# Just bought a graco 210 es from Home Depot $ 190 after tax!!!!



## Bill the painter (Feb 6, 2010)

I just now went to home depot and they had a clearance sale on a couple of discontinued sprayers and $224.95 for the graco 210es. The only one that they had left was the display and I got that one for $180 excited as a painter next to a crackhouse on Friday!!!!:sailor: Just thought I would share. LATER GUYS


----------



## Rcon (Nov 19, 2009)

Bill the painter said:


> I just now went to home depot and they had a clearance sale on a couple of discontinued sprayers and $224.95 for the graco 210es.
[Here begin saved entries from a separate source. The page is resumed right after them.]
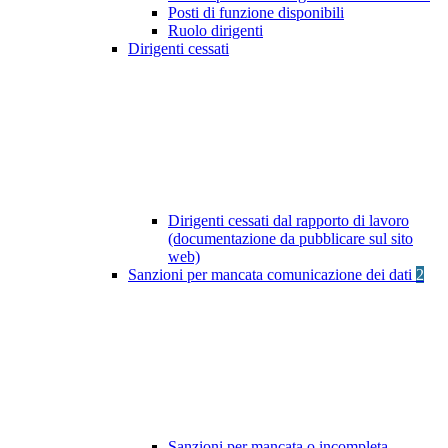
Posti di funzione disponibili
Ruolo dirigenti
Dirigenti cessati
Dirigenti cessati dal rapporto di lavoro
(documentazione da pubblicare sul sito
web)
Sanzioni per mancata comunicazione dei dati
2
Sanzioni per mancata o incompleta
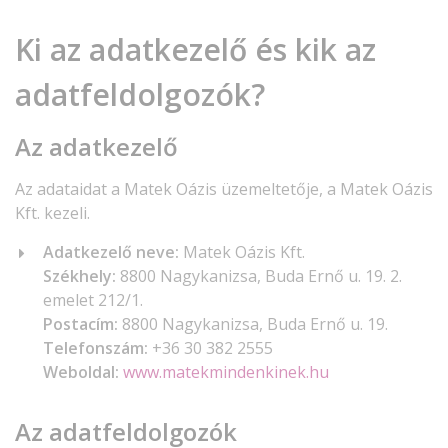
Ki az adatkezelő és kik az
adatfeldolgozók?
Az adatkezelő
Az adataidat a Matek Oázis üzemeltetője, a Matek Oázis
Kft. kezeli.
Adatkezelő neve:
Matek Oázis Kft.
Székhely:
8800 Nagykanizsa, Buda Ernő u. 19. 2.
emelet 212/1.
Postacím:
8800 Nagykanizsa, Buda Ernő u. 19.
Telefonszám:
+36 30 382 2555
Weboldal:
www.matekmindenkinek.hu
Az adatfeldolgozók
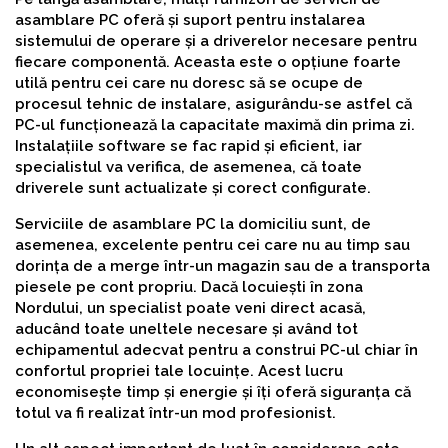
asamblare PC oferă și suport pentru instalarea
sistemului de operare și a driverelor necesare pentru
fiecare componentă. Aceasta este o opțiune foarte
utilă pentru cei care nu doresc să se ocupe de
procesul tehnic de instalare, asigurându-se astfel că
PC-ul funcționează la capacitate maximă din prima zi.
Instalațiile software se fac rapid și eficient, iar
specialistul va verifica, de asemenea, că toate
driverele sunt actualizate și corect configurate.
Serviciile de asamblare PC la domiciliu sunt, de
asemenea, excelente pentru cei care nu au timp sau
dorința de a merge într-un magazin sau de a transporta
piesele pe cont propriu. Dacă locuiești în zona
Nordului, un specialist poate veni direct acasă,
aducând toate uneltele necesare și având tot
echipamentul adecvat pentru a construi PC-ul chiar în
confortul propriei tale locuințe. Acest lucru
economisește timp și energie și îți oferă siguranța că
totul va fi realizat într-un mod profesionist.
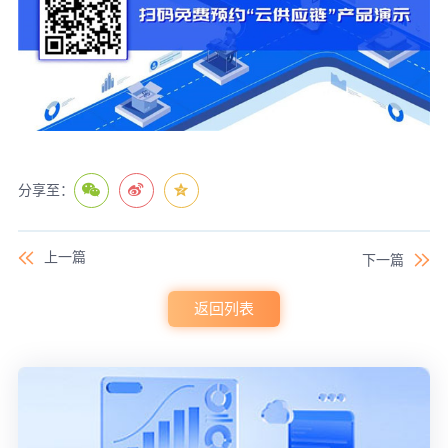
分享至：
上一篇
下一篇
返回列表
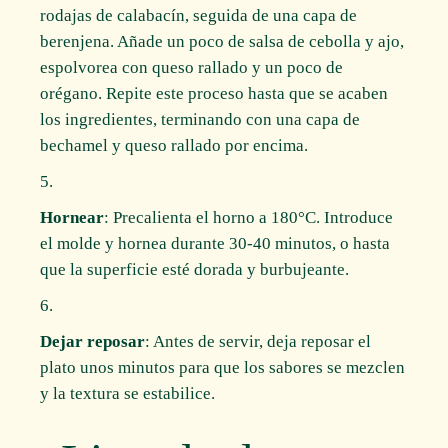
rodajas de calabacín, seguida de una capa de
berenjena. Añade un poco de salsa de cebolla y ajo,
espolvorea con queso rallado y un poco de
orégano. Repite este proceso hasta que se acaben
los ingredientes, terminando con una capa de
bechamel y queso rallado por encima.
Hornear
: Precalienta el horno a 180°C. Introduce
el molde y hornea durante 30-40 minutos, o hasta
que la superficie esté dorada y burbujeante.
Dejar reposar
: Antes de servir, deja reposar el
plato unos minutos para que los sabores se mezclen
y la textura se estabilice.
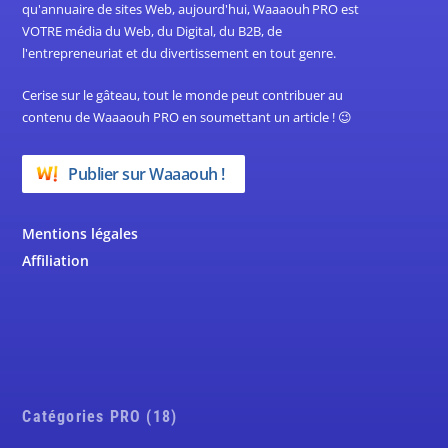
qu'annuaire de sites Web, aujourd'hui, Waaaouh PRO est
VOTRE média du Web, du Digital, du B2B, de
l'entrepreneuriat et du divertissement en tout genre.
Cerise sur le gâteau, tout le monde peut contribuer au
contenu de Waaaouh PRO en soumettant un article ! 😉
Publier sur Waaaouh !
Mentions légales
Affiliation
Catégories PRO (18)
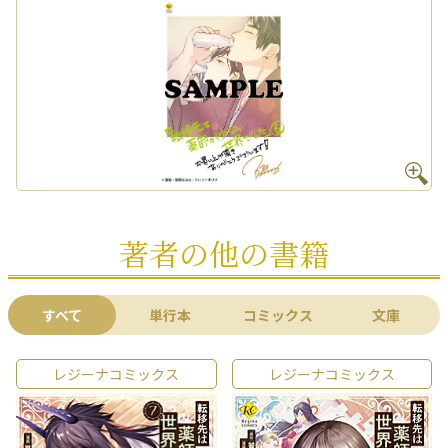
著者の他の書籍
すべて
単行本
コミックス
文庫
レジーナコミックス
レジーナコミックス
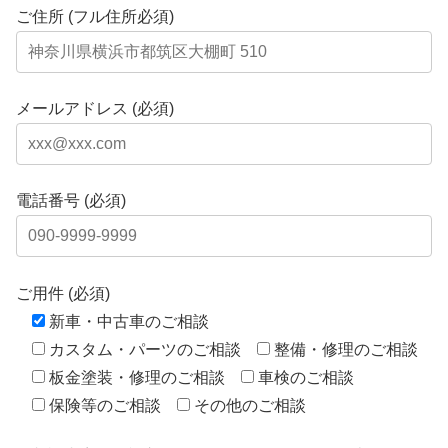
ご住所 (フル住所必須)
メールアドレス (必須)
電話番号 (必須)
ご用件 (必須)
新車・中古車のご相談
カスタム・パーツのご相談
整備・修理のご相談
板金塗装・修理のご相談
車検のご相談
保険等のご相談
その他のご相談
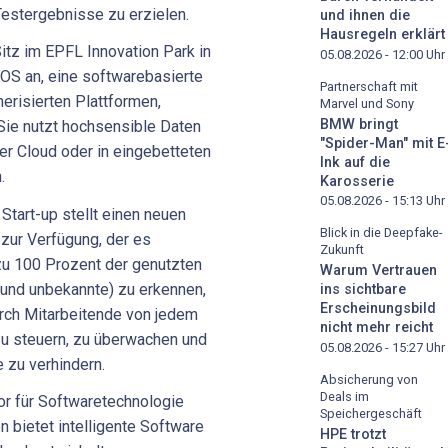
estergebnisse zu erzielen.
und ihnen die
Hausregeln erklärt
tz im EPFL Innovation Park in
05.08.2026 - 12:00
Uhr
OS an, eine softwarebasierte
Partnerschaft mit
erisierten Plattformen,
Marvel und Sony
BMW bringt
ie nutzt hochsensible Daten
"Spider-Man" mit E
der Cloud oder in eingebetteten
Ink auf die
.
Karosserie
05.08.2026 - 15:13
Uhr
Start-up stellt einen neuen
Blick in die Deepfake-
 zur Verfügung, der es
Zukunft
u 100 Prozent der genutzten
Warum Vertrauen
nd unbekannte) zu erkennen,
ins sichtbare
Erscheinungsbild
urch Mitarbeitende von jedem
nicht mehr reicht
zu steuern, zu überwachen und
05.08.2026 - 15:27
Uhr
 zu verhindern.
Absicherung von
Deals im
 für Softwaretechnologie
Speichergeschäft
bietet intelligente Software
HPE trotzt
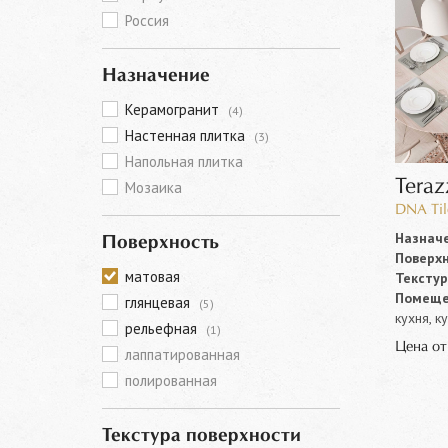
Россия
Назначение
Керамогранит
(4)
Настенная плитка
(3)
Напольная плитка
Teraz
Мозаика
DNA Til
Назначе
Поверхность
Поверхн
матовая
Текстур
Помеще
глянцевая
(5)
кухня, к
рельефная
(1)
Цена о
лаппатированная
полированная
Текстура поверхности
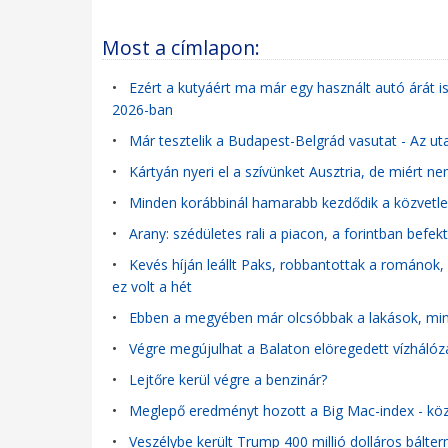
Most a címlapon:
•
Ezért a kutyáért ma már egy használt autó árát is
2026-ban
•
Már tesztelik a Budapest-Belgrád vasutat - Az u
•
Kártyán nyeri el a szívünket Ausztria, de miért 
•
Minden korábbinál hamarabb kezdődik a közvetle
•
Arany: szédületes rali a piacon, a forintban be
•
Kevés híján leállt Paks, robbantottak a románok,
ez volt a hét
•
Ebben a megyében már olcsóbbak a lakások, mint
•
Végre megújulhat a Balaton elöregedett vízhálózat
•
Lejtőre kerül végre a benzinár?
•
Meglepő eredményt hozott a Big Mac-index - közel
•
Veszélybe került Trump 400 millió dolláros bálterm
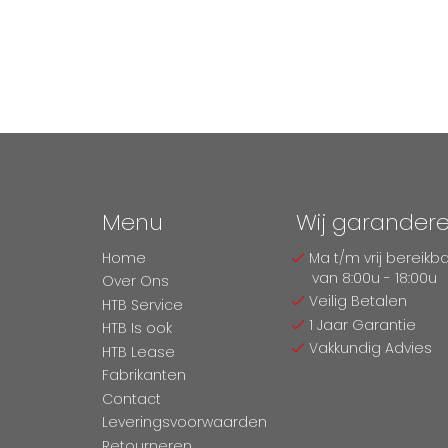
Menu
Wij garander
Home
Ma t/m vrij bereikb
van 8:00u - 18:00u
Over Ons
Veilig Betalen
HTB Service
1 Jaar Garantie
HTB Is ook
Vakkundig Advies
HTB Lease
Fabrikanten
Contact
Leveringsvoorwaarden
Retourneren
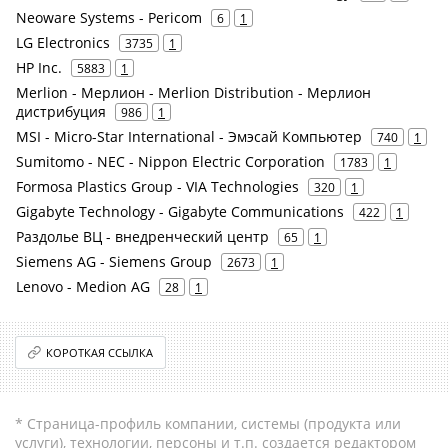
Neoware Systems - Pericom
6
1
LG Electronics
3735
1
HP Inc.
5883
1
Merlion - Мерлион - Merlion Distribution - Мерлион
дистрибуция
986
1
MSI - Micro-Star International - Эмэсай Компьютер
740
1
Sumitomo - NEC - Nippon Electric Corporation
1783
1
Formosa Plastics Group - VIA Technologies
320
1
Gigabyte Technology - Gigabyte Communications
422
1
Раздолье ВЦ - внедренческий центр
65
1
Siemens AG - Siemens Group
2673
1
Lenovo - Medion AG
28
1
КОРОТКАЯ ССЫЛКА
* Страница-профиль компании, системы (продукта или
услуги), технологии, персоны и т.п. создается редактором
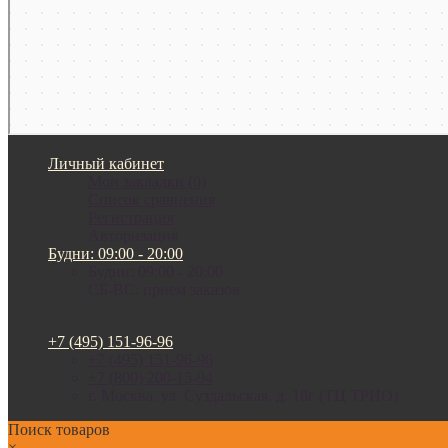
Личный кабинет
Мои закладки (0)
Список сравнения
Регистрация
Авторизация
Будни: 09:00 - 20:00
Будни: 09:00 - 20:00
СБ-ВС: прием заказов
+7 (495) 151-96-96
+7 (495) 151-96-96
+7 (800) 200-15-94
г. Москва. ул. Суздальская, д. 18г (ТЦ ТРИО)
Поиск товаров
×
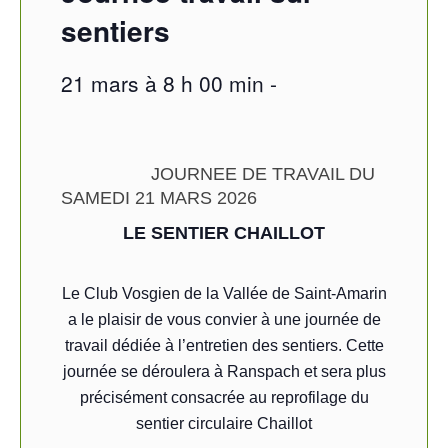
sentiers
21 mars à 8 h 00 min
-
JOURNEE DE TRAVAIL DU
SAMEDI 21 MARS 2026
LE SENTIER CHAILLOT
Le Club Vosgien de la Vallée de Saint-Amarin
a le plaisir de vous convier à une journée de
travail dédiée à l’entretien des sentiers. Cette
journée se déroulera à Ranspach et sera plus
précisément consacrée au reprofilage du
sentier circulaire Chaillot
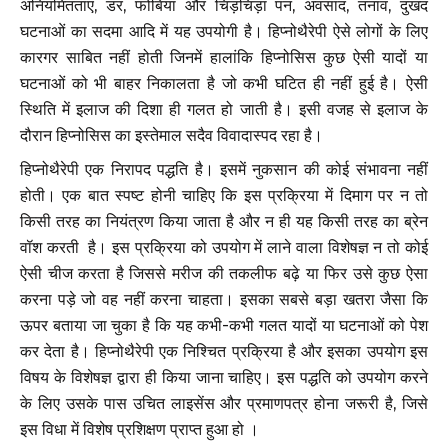
अनियमितताएं, डर, फोबिया और चिड़चिड़ा पन, अवसाद, तनाव, दुखद
घटनाओं का सदमा आदि में यह उपयोगी है। हिप्नोथैरेपी ऐसे लोगों के लिए
कारगर साबित नहीं होती जिनमें हालांकि हिप्नोसिस कुछ ऐसी यादों या
घटनाओं को भी बाहर निकालता है जो कभी घटित ही नहीं हुई है। ऐसी
स्थिति में इलाज की दिशा ही गलत हो जाती है। इसी वजह से इलाज के
दौरान हिप्नोसिस का इस्तेमाल सदैव विवादास्पद रहा है।
हिप्नोथैरेपी एक निरापद पद्धति है। इसमें नुकसान की कोई संभावना नहीं
होती। एक बात स्पष्ट होनी चाहिए कि इस प्रक्रिया में दिमाग पर न तो
किसी तरह का नियंत्रण किया जाता है और न ही यह किसी तरह का ब्रेन
वॉश करती है। इस प्रक्रिया को उपयोग में लाने वाला विशेषज्ञ न तो कोई
ऐसी चीज करता है जिससे मरीज की तकलीफ बढ़े या फिर उसे कुछ ऐसा
करना पड़े जो वह नहीं करना चाहता। इसका सबसे बड़ा खतरा जैसा कि
ऊपर बताया जा चुका है कि यह कभी-कभी गलत यादों या घटनाओं को पेश
कर देता है। हिप्नोथैरेपी एक निश्चित प्रक्रिया है और इसका उपयोग इस
विषय के विशेषज्ञ द्वारा ही किया जाना चाहिए। इस पद्धति को उपयोग करने
के लिए उसके पास उचित लाइसेंस और प्रमाणपत्र होना जरूरी है, जिसे
इस विधा में विशेष प्रशिक्षण प्राप्त हुआ हो ।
The only one that they had left was the display and I got that one for $180 excited as a painter next to a crackhouse on Friday!!!!:sailor: Just thought I would share. LATER GUYS


Awesome...I would use that to spray elasomerics, and definitely use it daily on residential and commerical projects (in between crack smoking sessions, of course). 


Nothing like showing up to a job with a professional contractor sprayer like the 210es


----------



## Wolfgang (Nov 16, 2008)

I bought one of those at an estate sale about 7 years ago, new in the box for $150. All it was ever used for was an in-shop lacquer pump. Beat the thing to death, but it paid for itself many times over.


----------



## aaron61 (Apr 29, 2007)

Dude you stole that thing!!!!


----------



## Workaholic (Apr 17, 2007)

Shoot I was in HD today buying some OSB board and looked at the price they had the 210es for 8 bills. So you got one hell of a deal on that small machine.


----------



## Schmidt & Co. (Nov 6, 2008)

Bill the painter said:


> excited as a painter next to a crackhouse on Friday!!!!


A new tag line for me? Seriously dude, the funniest thing I've read all day! :thumbup:


----------



## brushmonkey (Jan 4, 2010)

That is pretty funny!:thumbsup:


Schmidt & Co. said:


> A new tag line for me? Seriously dude, the funniest thing I've read all day! :thumbup:


----------



## Masterpiece (Feb 26, 2008)

I've never seen any good deals at Memphis HD stores....I've seen small XR7/9 rigs covered in paint and only discounted about 10-20%!


----------